Build the music/sting background layer.

Each MUSIC stem is overlaid at its cue point without looping. Use level_db=0 for DAW layer export so levels are set in-DAW.

Parameters:

  • stem_plans (list[StemPlan]) –

    Classified stem list from :func:collect_stem_plans.

  • timeline (dict[int, int]) –

    Cue-point timestamps from :func:build_foreground.

  • total_ms (int) –

    Total foreground track length in milliseconds.

  • level_db (float, default: MUSIC_LEVEL_DB ) –

    Volume adjustment applied before overlaying.

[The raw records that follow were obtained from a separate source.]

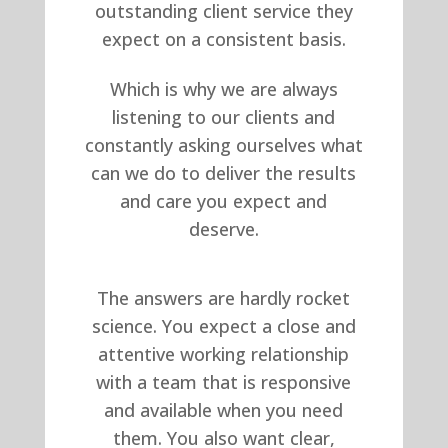
outstanding client service they
expect on a consistent basis.
Which is why we are always
listening to our clients and
constantly asking ourselves what
can we do to deliver the results
and care you expect and
deserve.
The answers are hardly rocket
science. You expect a close and
attentive working relationship
with a team that is responsive
and available when you need
them. You also want clear,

  • include_foreground_override (bool, default: False ) –

    When True, preamble/postamble MUSIC stems (foreground_override=True) are placed at their timeline position in this layer. Used by DAW export so the operator can see and mix them; set to False (default) for the integrated mix where they play sequentially via :func:build_foreground instead.

Returns:

  • AudioSegment

    Tuple of (layer, labels) where layer is a full-length

  • AudioSegment

    class:~pydub.AudioSegment with music stings overlaid at

  • AudioSegment

    their cue positions, and labels is a list of

  • AudioSegment

    (start_sec, end_sec, text) tuples for each sting.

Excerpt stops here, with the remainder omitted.